By Ewell G. Scott, M.D.
The Journal of the South Carolina Medical Association, February 2009
Bottled water and health care reform have a lot in common these days. How, you say? Well, let’s take a look. Americans now consume treated water in throw away, plastic and polluting containers with refreshing labels, the water itself costing two thousand times as much as that flowing from a water cooler, or our own faucets. In a word, absurd. Ditto for our insistence on continuing to include private health insurance companies as the mainspring of financing health care.
Organized medicine’s resistance to meaningful, sustainable and affordable health care reform is reaching that level of absurd incomprehension. Our medical associations persist in clinging to our failed for-profit patchwork system of employer-based private health care insurance. The official reasons of our largest physician organization are rather weak: To “preserve choice” and a “pluralistic system” are the two oft stated. Indeed, Dr. Arnold Relman, former editor-in-chief of The New England Journal of Medicine, states in his recent book[1] that he can find no evidence that the extra cost imposed on the system by the private for-profit health insurance companies has any benefit.
Thankfully, according to Dr. Aaron Carroll’s recent Indiana University poll of individual American physicians[2], judgments are changing. A majority of us now favor a single-payer program with progressive sustainable funding. Some specialties, such as psychiatry, often a victim of private insurance company negative bias favor single payer to the tune of 85 percent. Even surgeons as a group, for whom hospital insurance was devised, like it better than the present state of affairs.
Polling of regular folks has long shown the majority favor the single-payer approach. But politicians and organized medicine persist in pushing for “incremental” or “consumer driven” change. We all know these labels mean: “no change” and “have the employee pay a greater share of the cost,” respectively. Politicians are running scared of the deep pockets of the private health insurance companies when they tiptoe up to the problem by promising to continue and increase the huge costs of marketing, patient and doctor de-selection and denial of care. A recent survey revealed that only 7 percent of all of us felt secure about financing future health care needs. This astoundingly low fraction underscores and documents our national anxiety level.
Why are our professional organizations out of touch with their own membership? Are they afraid that things will get worse, or our offices will be flooded with the economically unwashed? Will we take a cut in pay? One thing is known for sure. If a simple, uncomplicated financing system were in place, overhead for the practicing physician would drop significantly. A back of the envelope ciphering in my own practice predicts a $30,000 decrease in my billing and collection expense.
As a humane society we must and should believe that access to health care is as much a right as is clear air to breath and pure water to drink. A corollary, and perhaps a bigger hurdle, is that a progressive method of financing must be in place. Is it not bottled water absurd to know that Mr. Bill Gates’ heath insurance premium is the same as your Wal-Mart greeter’s?
It is time for the most important cog in the health care machine, the physician, to get busy and become actively involved in solving this disgraceful situation.

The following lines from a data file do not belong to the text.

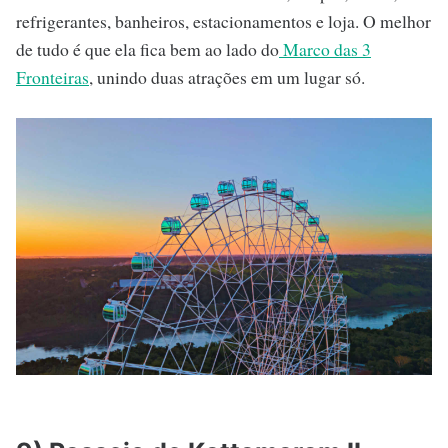
refrigerantes, banheiros, estacionamentos e loja. O melhor
de tudo é que ela fica bem ao lado do
Marco das 3
Fronteiras
, unindo duas atrações em um lugar só.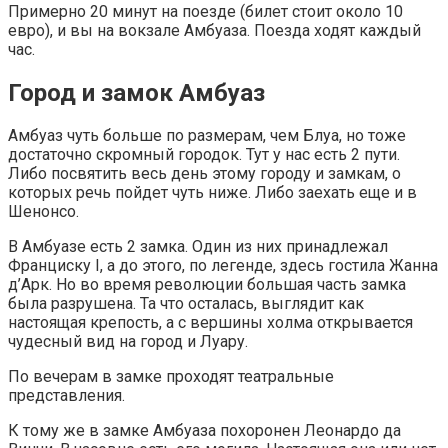
Примерно 20 минут на поезде (билет стоит около 10
евро), и вы на вокзале Амбуаза. Поезда ходят каждый
час.
Город и замок Амбуаз
Амбуаз чуть больше по размерам, чем Блуа, но тоже
достаточно скромный городок. Тут у нас есть 2 пути.
Либо посвятить весь день этому городу и замкам, о
которых речь пойдет чуть ниже. Либо заехать еще и в
Шенонсо.
В Амбуазе есть 2 замка. Один из них принадлежал
Франциску I, а до этого, по легенде, здесь гостила Жанна
д’Арк. Но во время революции большая часть замка
была разрушена. Та что осталась, выглядит как
настоящая крепость, а с вершины холма открывается
чудесный вид на город и Луару.
По вечерам в замке проходят театральные
представления.
К тому же в замке Амбуаза похоронен Леонардо да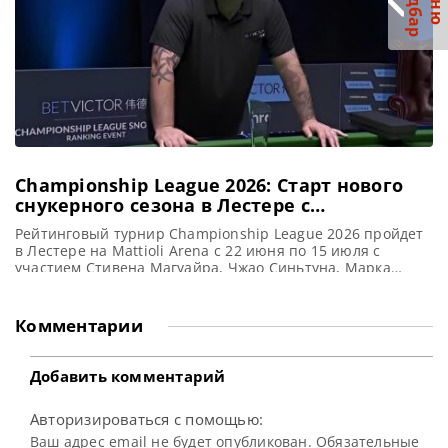
С
р
М
е
н
ю
а
й
д
б
а
Championship League 2026: Старт нового
снукерного сезона в Лестере с
интригующей борьбой за первый титул
Рейтинговый турнир Championship League 2026 пройдет
в Лестере на Mattioli Arena с 22 июня по 15 июля с
участием Стивена Магуайра, Чжао Синьтуна, Марка
Уильямса, Кайрена Уилсона и других игроков, сообщает
totallysnookered В предстоящие недели на Mattioli Arena
в Лестере развернется захватывающая борьба за
Комментарии
первый в сезоне титул по снукеру. Рейтинговый турнир
Championship League 2026
Добавить комментарий
Авторизироваться с помощью:
Ваш адрес email не будет опубликован. Обязательные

Whatever system finally evolves must have the ability to restrain the cost of medical care, as our resources are indeed limited. Are imaging systems which provide a high definition view of our internal organs giving us better outcomes than a carefully performed history and physical examination? It would seem that our capacity to provide the former is increasing, while the numbers of us trained to do the latter are diminishing. Priorities are out of whack when we spend nearly twice as much per capita as other industrialized countries, and yet the World Health Organization ranking places our system in the mediocre range.
Based on results of our recent national election, it now seems clear that we believe in access to health care for all, and that poor folks have to have some economic assistance achieve this. So, we make a choice. We can accomplish it in an efficient way with a single-payer approach or we can continue with our current wasteful reliance on for-profit private health insurance companies. Subsidies and vouchers would be obviously required, and would be constantly changing. Can you imagine the complicated procedures these would involve?
And another thing: the system must be the same for each one of us. Who wants the “basic plan,” but not the “comprehensive “one? Nobody! We should all have competent medical care from the beginning of life until the end of it. It can be done.
Ewell G. Scott, M.D., F.A.C.P., practices internal medicine in Morehead, Ky.
1. Relman, Arnold, “A Second Opinion,” 2007
2. Carroll, Aaron and Ronald T. Ackermann, “Support for National Health Insurance among American Physicians: Five Years Later,” Annals of Internal Medicine, April 2008.
PNHP note: This is a slightly edited version of the article that appeared in The Journal of the South Carolina Medical Association, Vol. 105, No. 1, February 2009.